Les Mondes Écarlates
Les Mondes Écarlates - Chapitre Premier
En route vers Bréciliane
Le voile sombre de la nuit s’était déposé sur le désert Orlésien lorsque nous sortîmes enfin de l’Immatériel. Une balafre luminescente déchira le ciel, et notre groupe en découla comme le sang d’une plaie pour venir se répandre sur le plancher de la forteresse.
Fruit du savoir-faire nain, l’édifice que l’on disait Innébranlable, s’abreuvait du sang des belligérants depuis de longues heures déjà.
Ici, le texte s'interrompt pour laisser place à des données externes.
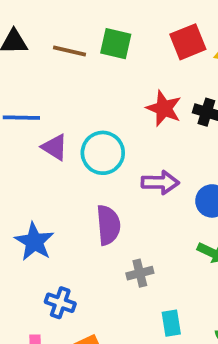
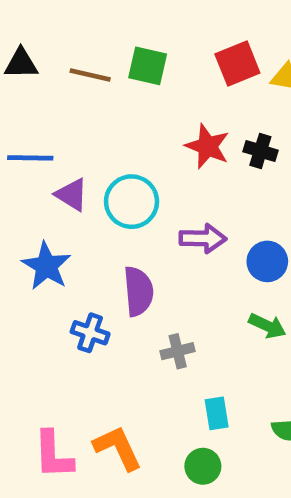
blue star: (34, 242) -> (46, 266), moved
blue cross: (60, 303) -> (90, 333), moved

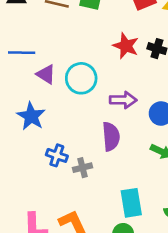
purple semicircle: (138, 291) -> (111, 136), moved
gray cross: (178, 351) -> (83, 168), moved
cyan rectangle: (217, 413) -> (131, 203), size x1.5

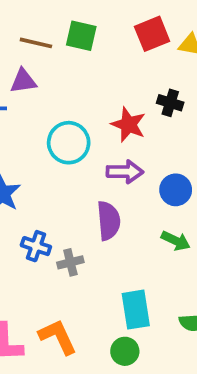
red star: (126, 46) -> (128, 125), moved
purple triangle: (46, 74) -> (23, 81), moved, turned -40

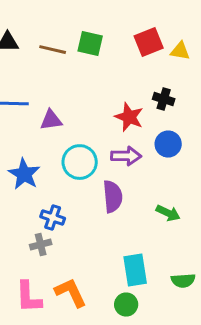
purple triangle: (23, 81) -> (51, 120), moved
cyan circle: (69, 143) -> (80, 162), moved
blue circle: (176, 190) -> (168, 144), moved
gray cross: (70, 262) -> (41, 245), moved

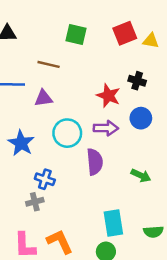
brown line: (53, 50) -> (49, 64), moved

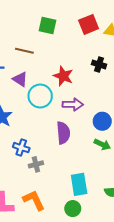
red star: (108, 96) -> (63, 76), moved
purple triangle: (44, 98) -> (20, 79), turned 42
blue circle: (141, 118) -> (102, 121), moved
cyan circle: (67, 133) -> (40, 96), moved
gray cross: (35, 202) -> (36, 164), moved

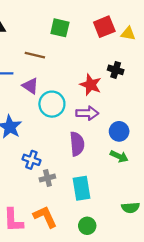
red star: (63, 76) -> (91, 85), moved
cyan rectangle: (79, 184) -> (82, 188), moved

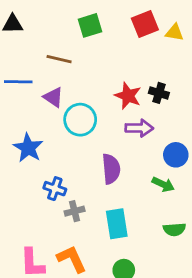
green square: (60, 28) -> (90, 25), turned -30
black cross: (116, 70) -> (159, 93), moved
purple arrow: (87, 113) -> (139, 128), moved
blue circle: (119, 131) -> (176, 155), moved
green semicircle: (130, 208) -> (174, 229), moved

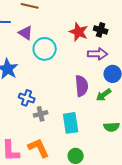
purple arrow: (139, 128) -> (98, 54), moved
purple semicircle: (111, 169) -> (82, 86), moved
green arrow: (163, 184) -> (104, 95), turned 119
Malgré les nombreuses tentatives de ripostes, les troupes de l’Inquisition avaient réussi à creuser une brèche dans le mur d’enceinte inférieur. De longues échelles s’arrimaient aux fortifications, régurgitant des combattants par dizaine tandis que la seconde moitié du bataillon tentait d’ouvrir un passage sur le plancher du pont-levis. Elle avalait la moindre parcelle de terrain, découpant et tranchant dans le vif pour éliminer tout obstacles, puis elle s’engouffrait en masse, comme une source intarissable dans un sol aride.
Les catapultes donnaient de la pierre et un nombre effroyable de projectiles enflammés traversa le ciel pour venir s’écraser sur le mirador du camp adverse.
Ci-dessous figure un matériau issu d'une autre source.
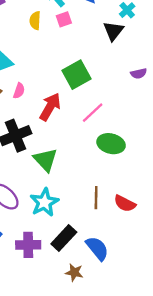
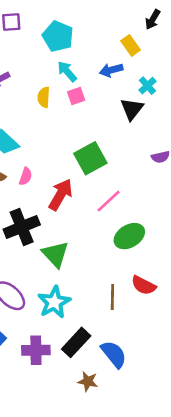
green ellipse: (111, 144) -> (129, 236), turned -45
red semicircle: (125, 203) -> (144, 285), moved

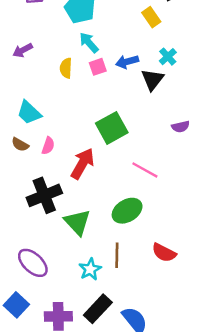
blue arrow: (111, 70) -> (127, 62), moved
pink line: (109, 201) -> (145, 170), moved, turned 72
green ellipse: (129, 236) -> (127, 211), moved
brown line: (112, 297) -> (117, 255), moved
cyan star: (54, 302) -> (90, 269), moved, size x0.7

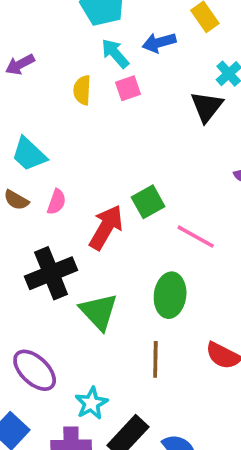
blue arrow: (127, 62) -> (159, 42), moved
green square: (112, 128) -> (148, 202), moved, size x0.7
green ellipse: (127, 211) -> (170, 295), turned -52
cyan star: (90, 269) -> (91, 403), moved

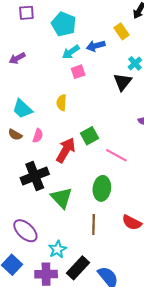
cyan arrow: (115, 53) -> (71, 52), turned -84
yellow semicircle: (82, 90) -> (62, 103), moved

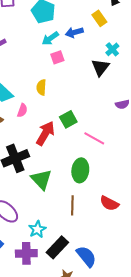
pink semicircle: (38, 136) -> (22, 110), moved

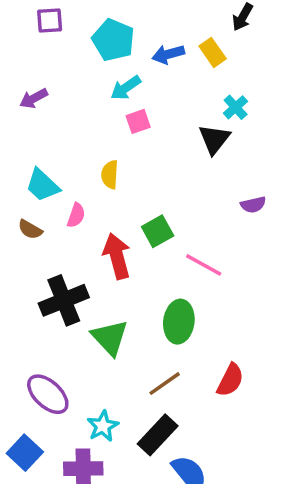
blue arrow: (74, 32) -> (168, 54), moved
red arrow: (45, 133) -> (117, 256), turned -45
red semicircle: (109, 203) -> (230, 380), turned -90
brown line: (72, 205) -> (165, 384), turned 54
black rectangle: (57, 247) -> (158, 435), moved

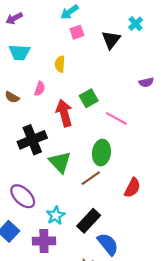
black triangle: (214, 139) -> (111, 40), moved
cyan trapezoid: (43, 185) -> (19, 52), moved, turned -40
brown line: (165, 384) -> (91, 178), moved

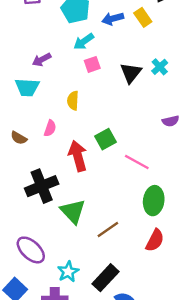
purple arrow: (14, 18) -> (42, 60), moved
cyan cross: (136, 24) -> (160, 67), moved
green ellipse: (101, 153) -> (154, 201), moved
Une salve de flèches atteint pêle-mêle, cadavres et démons, tandis qu’une exhalaison putride envahie l’atmosphère pour l’alourdir encore davantage.
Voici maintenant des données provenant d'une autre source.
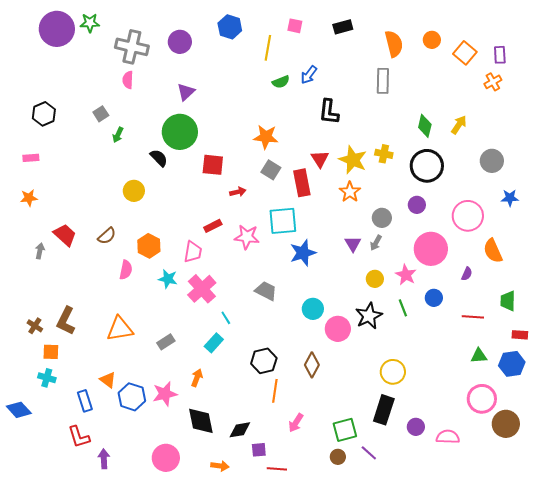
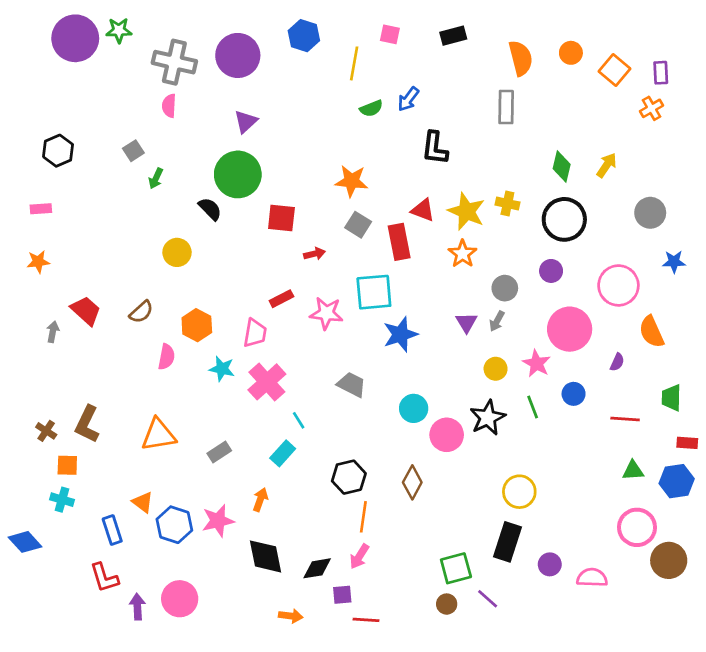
purple circle: (180, 42) -> (238, 55), size x1.4
red triangle: (320, 159) -> (423, 210), turned -36
pink arrow: (296, 423) -> (359, 556), moved
pink circle: (166, 458) -> (180, 599), moved

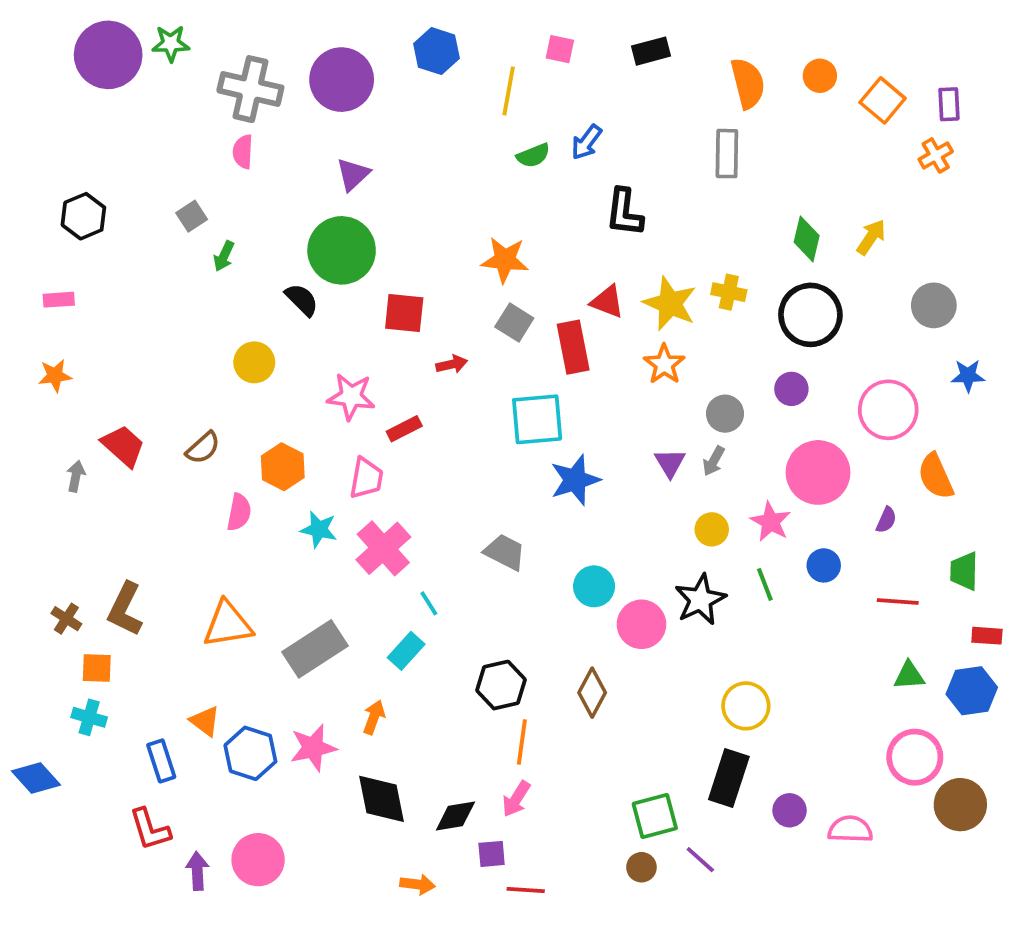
pink star: (326, 313) -> (351, 397), moved
gray rectangle: (219, 452) -> (315, 649), size x1.8

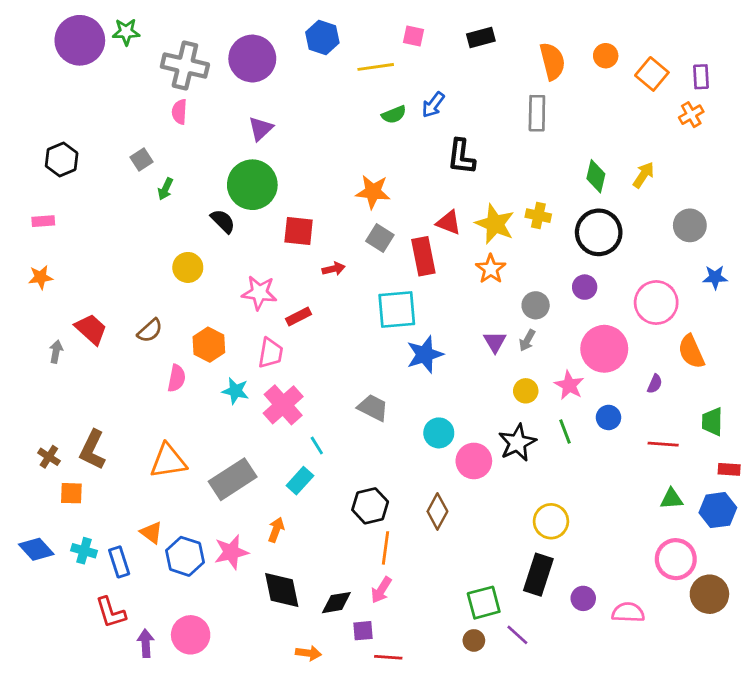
yellow line: (509, 91) -> (376, 67), turned 72
cyan cross: (89, 717) -> (84, 551), moved
blue diamond: (36, 778) -> (36, 549), moved

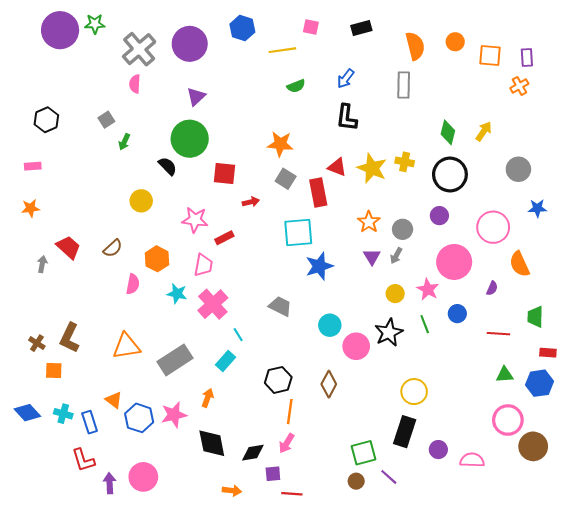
gray cross: (185, 66) -> (139, 49), turned 36
orange square: (652, 74) -> (490, 55), turned -35
blue arrow: (433, 105) -> (346, 79), moved
orange star: (491, 269) -> (369, 222), moved

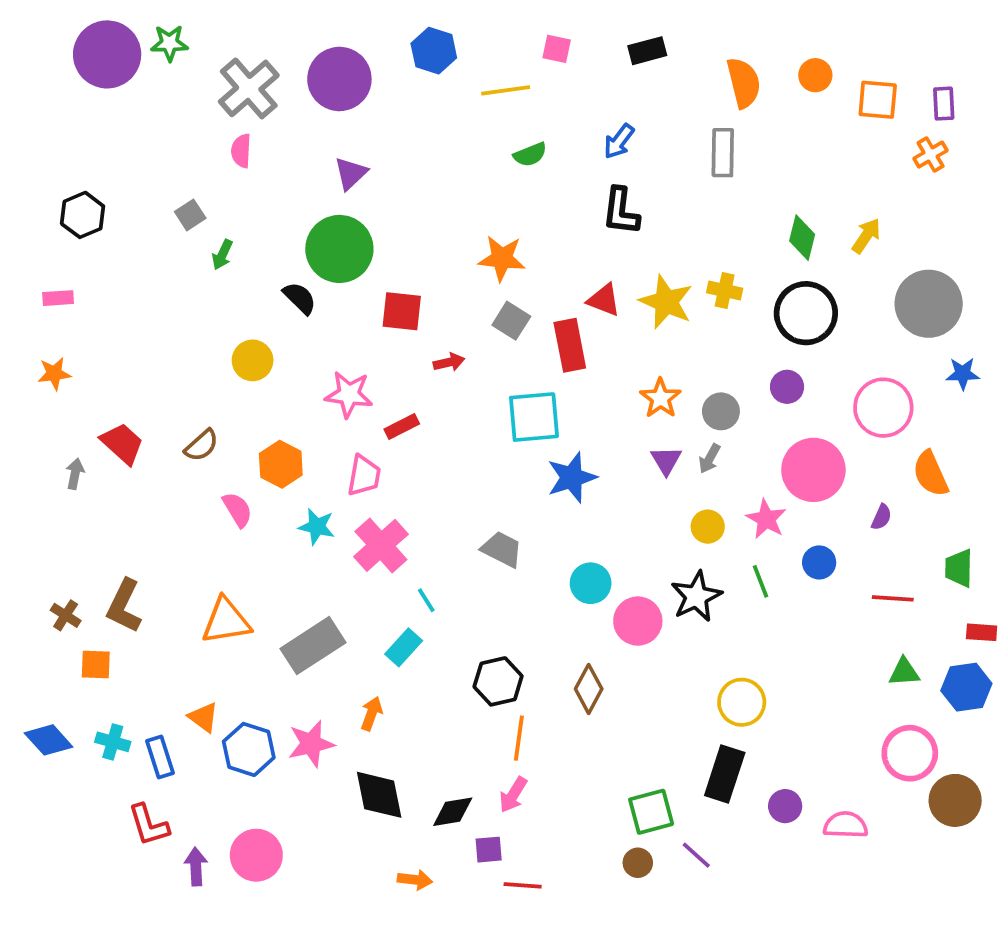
gray circle: (518, 169) -> (929, 304), size x1.5
pink semicircle: (133, 284) -> (237, 510), turned -42

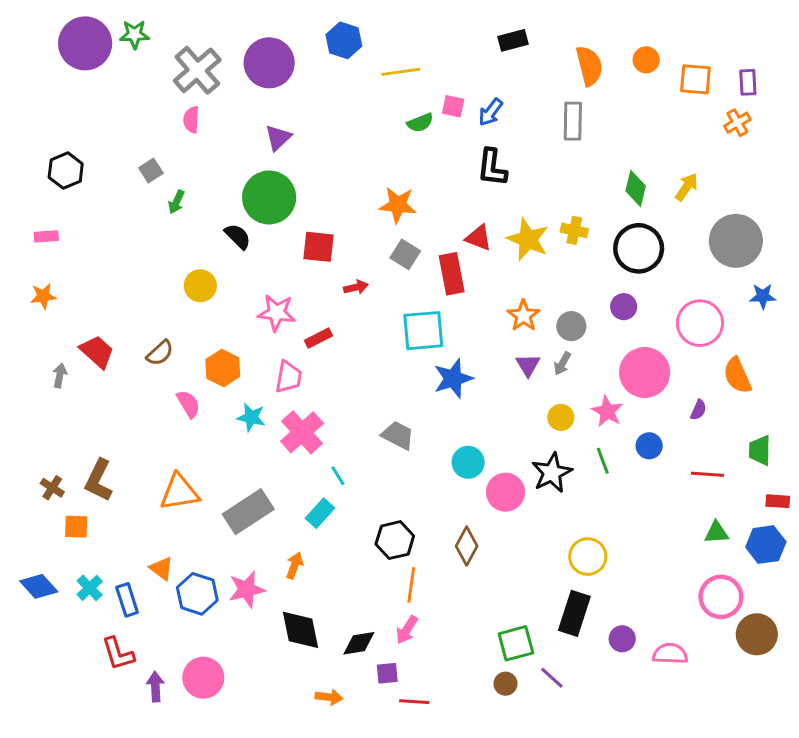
pink square: (557, 49) -> (453, 106), moved
cyan cross: (113, 742) -> (90, 588), turned 30

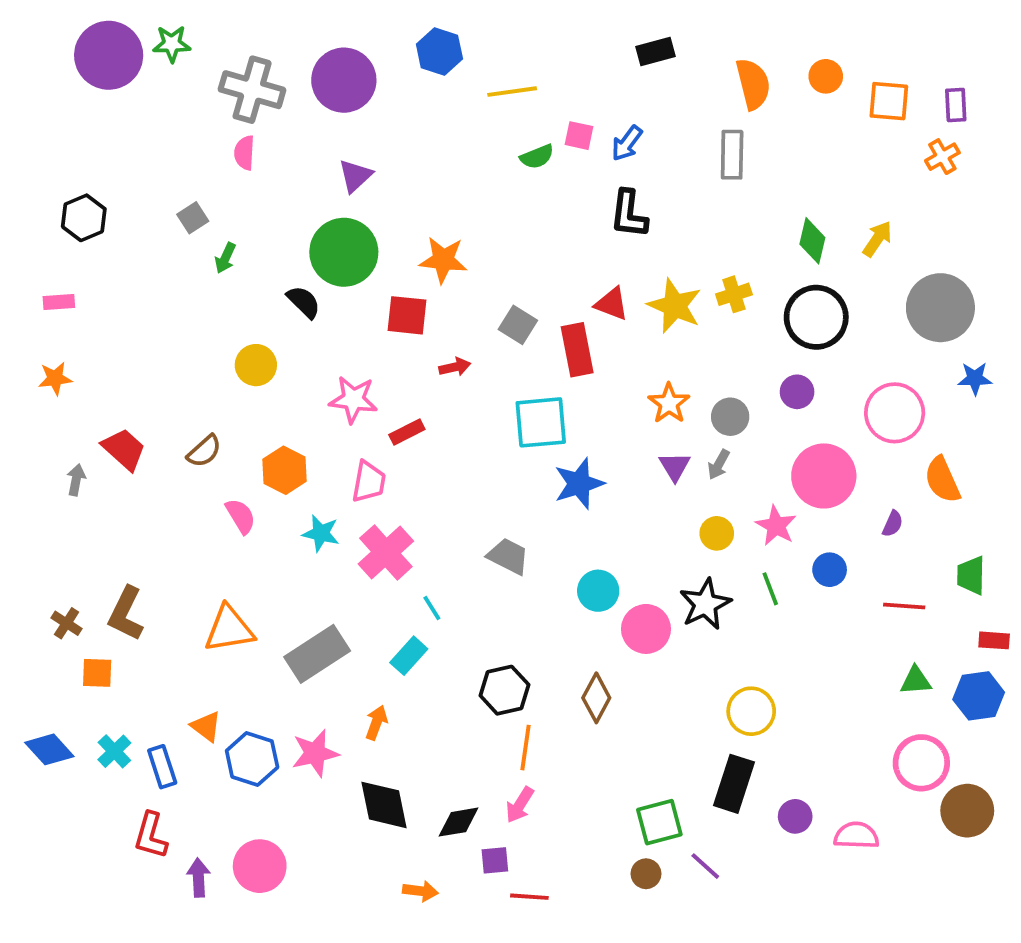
gray cross: (197, 70) -> (252, 90), turned -33
orange star: (398, 205) -> (443, 260), moved
yellow cross: (574, 230) -> (734, 294), turned -30
red L-shape: (118, 654) -> (151, 835), turned 33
L’armée de l’Ordre, qui n’était désormais plus qu’amas de corps en charpies et soldats sidérés, retint son souffle un court instant. Autour d’eux, la bataille continuait, des bruits de fer qui se croisent, des déflagrations. Sous leurs pieds, les restes de leurs camarades décimés par les sorts ou les coups d’épée. Sur leurs têtes, un ciel écarlate, baigné du sang des martyrs.
Chaque parcelle de pierre était jonchée de chair mise à nu, de boyaux et de carcasses calcinées. Des inconnus, des héros, des innocents, des ouvriers appelés en renforts.
« Tout cela n’a que trop duré », pensais-je, avisant le sinistre spectacle qui se déroulait autour de moi.
Je lançais alors mon bras à travers le voile verdâtre et crépitant de la faille, fendant les flots d’un vif tour de main pour mieux les contraindre à m’obéir.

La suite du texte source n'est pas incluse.